Astronauts complete rare Christmas Eve spacewalk

AP, CAPE CANAVERAL, Florida

Space station astronauts repaired a crippled cooling system during a rare Christmas Eve spacewalk on Tuesday, braving a “mini blizzard” of noxious ammonia as they popped in a new pump.

It was the second spacewalk in four days for US astronauts Rick Mastracchio and Michael Hopkins, and only the second Christmas Eve spacewalk ever.

NASA ordered up the spacewalks to revive a critical cooling loop at the International Space Station. All nonessential equipment had to be turned off when the line conked out on Dec. 11, and many science experiments were halted.

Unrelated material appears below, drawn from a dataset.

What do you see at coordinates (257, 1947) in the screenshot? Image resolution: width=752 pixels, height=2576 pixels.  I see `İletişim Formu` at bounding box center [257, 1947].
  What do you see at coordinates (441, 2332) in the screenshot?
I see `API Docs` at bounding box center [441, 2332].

With Tuesday’s success, the cooling system should be restored and all equipment back up and running by this weekend, according to NASA.

“It’s the best Christmas ever,” Mission Control radioed as the seven-hour spacewalk came to a close.

“Merry Christmas to everybody,” Hopkins answered. “It took a couple weeks to get her done, but we got it.”

Mastracchio and Hopkins removed the faulty ammonia pump during Saturday’s spacewalk. On Tuesday, they installed the fresh pump.

Standing on the end of the station’s main robotic arm, Hopkins clutched the 353.8kg refrigerator-size pump with both hands as he headed toward its installation spot, and then slid it in. A Japanese astronaut working inside, Koichi Wakata, gingerly steered the arm and its precious load.

“Mike Hopkins taking a special sleigh ride on this Christmas Eve,” Mission Control commentator Rob Navias said as the space station soared over the Pacific Ocean.

It was slow going because of a balky ammonia fluid line that sent frozen flakes of the extremely toxic substance straight at the men — “a mini blizzard,” as Mission Control called it. The spacewalkers reported being surrounded by big chunks of the stuff that bounced off equipment and, in all probability, their suits.

The ammonia needed to dissipate from their suits before the pair returned inside, to avoid further contamination.

“Wow,” Hopkins said after the fourth and final fluid line was hooked to the new pump.

The electrical hookups went more smoothly, and six hours into the spacewalk, Hopkins finally called down: “Houston, you’ve got yourself a new pump module.”

Christmas references filled the radio waves as the action unfolded 418km above the planet.

“It’s like Christmas morning opening up a little present here,” Mastracchio said as he checked his toolkit.

Later, as he worked to remove the spare pump from its storage shelf, he said: “Now it really feels like I’m unwrapping a present.”

Mission Control in Houston was in a festive mood, despite the gravity of the situation. Tabletop Christmas trees, Santa dolls and red Santa caps decorated the desks.

NASA’s only previous Christmas Eve spacewalk occurred in 1999 during a Hubble Space Telescope repair mission.

NASA’s most memorable Christmas Eve was on Dec. 24, 1968. Apollo 8 astronauts read from Genesis, the first book of the bible, as they orbited the moon on mankind’s first lunar flight.

A bad valve in the ammonia pump caused the latest breakdown.

Another team of spacewalking astronauts installed that pump just three years ago, and engineers are perplexed as to why it did not last longer. NASA hopes to salvage it in the years ahead.

The 2010 replacement required three spacewalks because of the difficulty in removing pressurized ammonia fluid lines. This time, the astronauts managed to squeeze everything into two days after NASA reduced the pressure and simplified the task.